I tried using the Irregular Terrain Model (ITM) to predict the signal loss of TV stations, utilizing data from multiple yearbooks. Interestingly, I found that after 1960, the predictions align well with the increase in TV households in a given area. However, before 1960, the model's predictions do not match as accurately.

I'm wondering if there were technical improvements in TV station broadcasting, changes in transmission power, or modifications in antenna technology that could explain this discrepancy? Were there policy changes, shifts in frequency allocation, or advancements in signal propagation techniques around this time that might have impacted TV signal reception?

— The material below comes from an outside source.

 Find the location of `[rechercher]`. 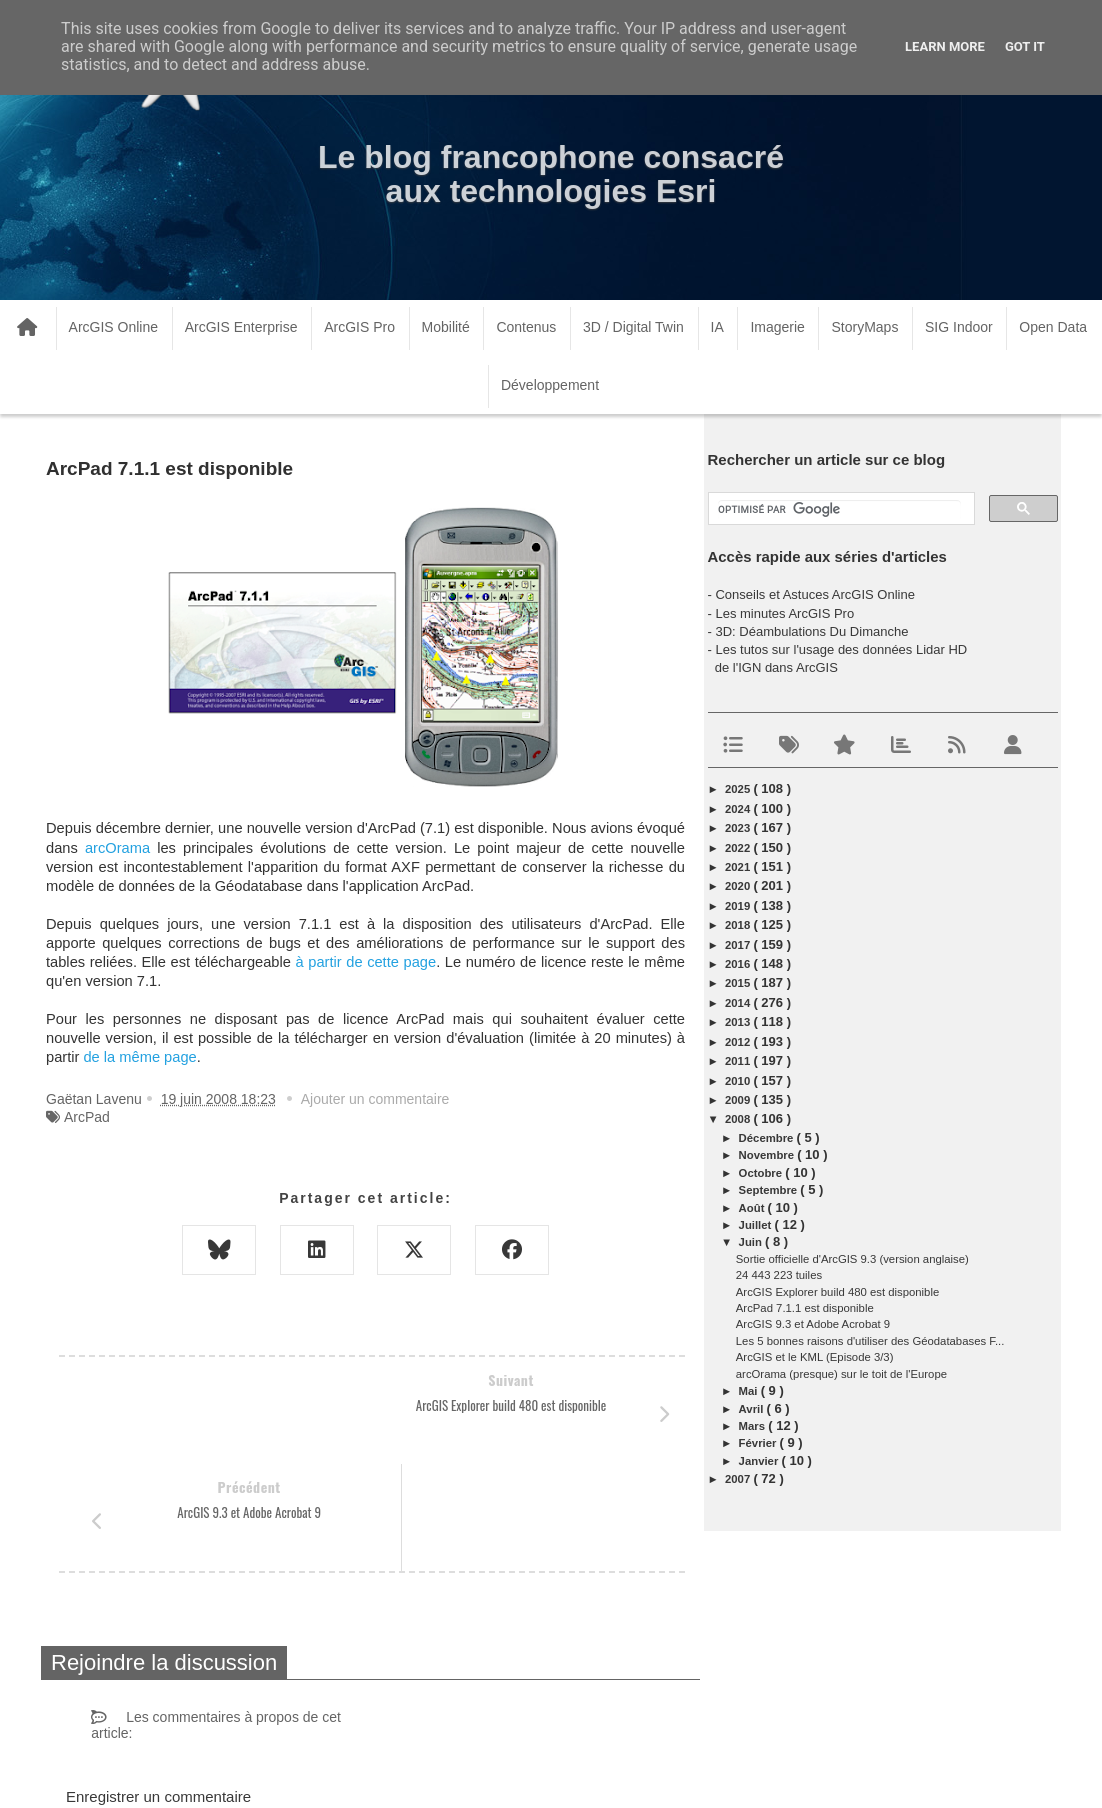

Would appreciate any insights from those familiar with historical broadcasting infrastructure and signal propagation modeling. Thanks!
 
Nothing fundamentally changed about television transmission, at least on VHF channels, circa 1960.

The standard VHF power levels were established in 1952 at 100kW for channels 2-6 and 316 kW for channels 7-13, both atop a 1000ft tower. These rules were in use until the end of analog TV broadcasting in 2010.

The antennas weren't changing much. The RCA Super Turnstile ("Batwing") antenna existed from the beginning of commercial television in the late 1940s. The design remained popular, especially for VHF channels 2-6, throughout the analog TV era.

However, throughout the 1950s and 1960s, there was a lot of investment in television. Many stations sought to centralize their towers, increase power to the limits and raise them to the highest heights.

In 1960, UHF was still a very young medium. I do not have at my fingertips the date of the final FCC rulemaking on UHF television power levels.
 
The standard VHF power levels were established in 1952 at 100kW for channels 2-6 and 316 kW for channels 7-13, both atop a 1000ft tower. These rules were in use until the end of analog TV broadcasting in 2010.
Curious, why 100kw was sufficient for the lower frequencies, but 316kw for the higher VHFs.
FM, of course, is different but 100kw is high power for that medium.
 
The signal loss through the air increases as frequency increases. If you go into some physics/electromagnetics equations, 314kW on channel 13 will produce the same field strength as 100kW on channel 4. I don't know if that's the precise calculation the Commission used when setting the rules, but it gives you an idea.

The power limits for the FM broadcast band were set more than a decade later by a different set of FCC commissioners, so there wasn't necessarily consistent logic.
 
But here's a related matter. Looking back through FCC history cards of TV stations, I see that audio power was usually 50% of visual power. Then, in the 1960s, something changed, and that ratio was reduced to 10-20%. Stations had to file to reduce audio power, and most did. I haven't found any historical material on why that change occurred. Anyone know? This is a matter that was just slightly ahead of my time.
 
The aural power was changed to a maximum of 20% of visual (47 CFR § 73.1560). I couldn't find right away when that rulemaking was passed through the FCC, but it must have been in the mid 1960s, long after the 1952 Television Report and Order.

The best timing I can find comes from the FCC's 1965 annual report, p. 164:
FCC engineers participated in studies of the feasibility of channel
splitting (fitting two channels into frequency space previously as-
signed to one) to provide more assignable frequencies in the 450-
470 Mc band, and worked with industry engineers exploring ways
and means of accommodating more and more stations in the land mobile
radio services. Similar cooperative efforts resulted in the adoption
of a new, lower power level for TV aural transmitters.